Directions for this task >> Copy all entries verbatim and keep any pictures out of the copy.

··· Records provided

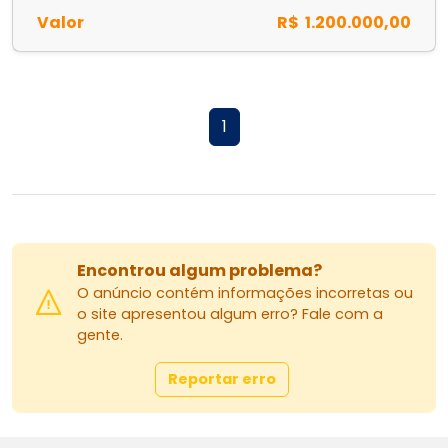
Valor
R$ 1.200.000,00
1
Encontrou algum problema?
O anúncio contém informações incorretas ou
o site apresentou algum erro? Fale com a
gente.
Reportar erro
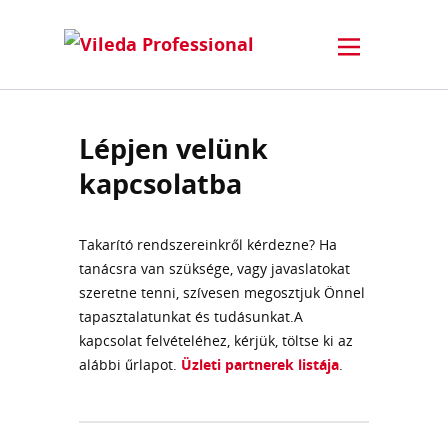
Lépjen velünk
kapcsolatba
Takarító rendszereinkről kérdezne? Ha
tanácsra van szüksége, vagy javaslatokat
szeretne tenni, szívesen megosztjuk Önnel
tapasztalatunkat és tudásunkat.A
kapcsolat felvételéhez, kérjük, töltse ki az
alábbi űrlapot.
Üzleti partnerek listája
.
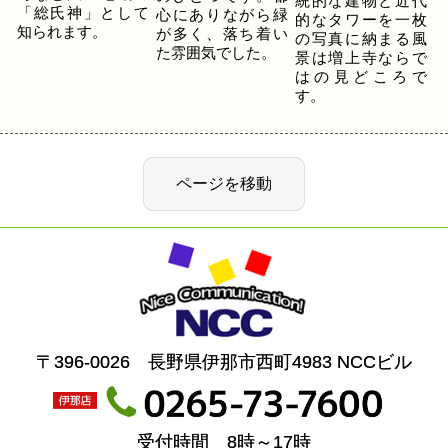
統的な建物と近代
「総氏神」として
心にありながら緑
的なタワーを一枚
知られます。
が多く、落ち着い
の写真に納まる風
た雰囲気でした。
景は増上寺ならで
はの見どころで
す。
〒396-0026 長野県伊那市西町4983 NCCビル
受付時間 8時～17時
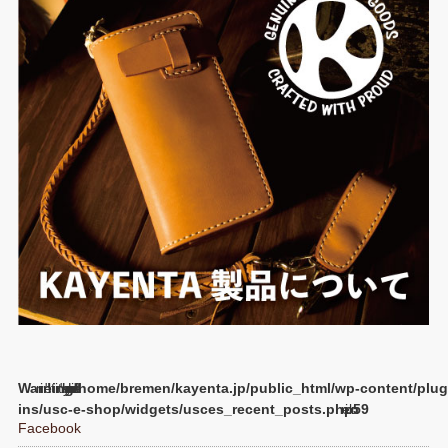
Warning
/home/bremen/kayenta.jp/public_html/wp-content/plug
ins/usc-e-shop/widgets/usces_recent_posts.php
59
Facebook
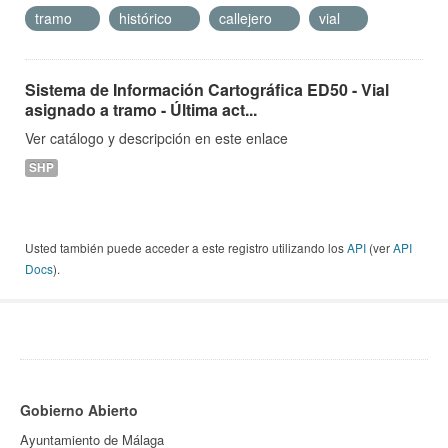
tramo
histórico
callejero
vial
Sistema de Información Cartográfica ED50 - Vial
asignado a tramo - Última act...
Ver catálogo y descripción en este enlace
SHP
Usted también puede acceder a este registro utilizando los
API
(ver
API
Docs
).
Gobierno Abierto
Ayuntamiento de Málaga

······

Reply >>
Valor
R$ 1.200.000,00
1
Encontrou algum problema?
O anúncio contém informações incorretas ou
o site apresentou algum erro? Fale com a
gente.
Reportar erro
Lépjen velünk
kapcsolatba
Takarító rendszereinkről kérdezne? Ha
tanácsra van szüksége, vagy javaslatokat
szeretne tenni, szívesen megosztjuk Önnel
tapasztalatunkat és tudásunkat.A
kapcsolat felvételéhez, kérjük, töltse ki az
alábbi űrlapot.
Üzleti partnerek listája
.
統的な建物と近代
「総氏神」として
心にありながら緑
的なタワーを一枚
知られます。
が多く、落ち着い
の写真に納まる風
た雰囲気でした。
景は増上寺ならで
はの見どころで
す。
〒396-0026 長野県伊那市西町4983 NCCビル
受付時間 8時～17時
Warning
/home/bremen/kayenta.jp/public_html/wp-content/plug
ins/usc-e-shop/widgets/usces_recent_posts.php
59
Facebook
tramo
histórico
callejero
vial
Sistema de Información Cartográfica ED50 - Vial
asignado a tramo - Última act...
Ver catálogo y descripción en este enlace
SHP
Usted también puede acceder a este registro utilizando los
API
(ver
API
Docs
).
Gobierno Abierto
Ayuntamiento de Málaga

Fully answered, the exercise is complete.